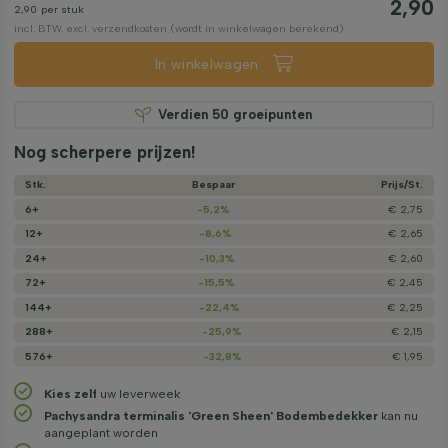
2,90
2,90
per stuk
incl. BTW. excl. verzendkosten (wordt in winkelwagen berekend)
In winkelwagen
Verdien
50
groeipunten
Nog scherpere prijzen!
Stk.
Bespaar
Prijs/­St.
6+
-5,2%
€ 2,75
12+
-8,6%
€ 2,65
24+
-10,3%
€ 2,60
72+
-15,5%
€ 2,45
144+
-22,4%
€ 2,25
288+
-25,9%
€ 2,15
576+
-32,8%
€ 1,95
Kies zelf
uw leverweek
Pachysandra terminalis 'Green Sheen' Bodembedekker
kan nu
aangeplant worden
□ □ □ □ □
TASK INSTRUCTIONS: From the entries above, list each line with "winkelwagen" in it.

SOLUTION TO THIS TASK:
incl. BTW. excl. verzendkosten (wordt in winkelwagen berekend)
In winkelwagen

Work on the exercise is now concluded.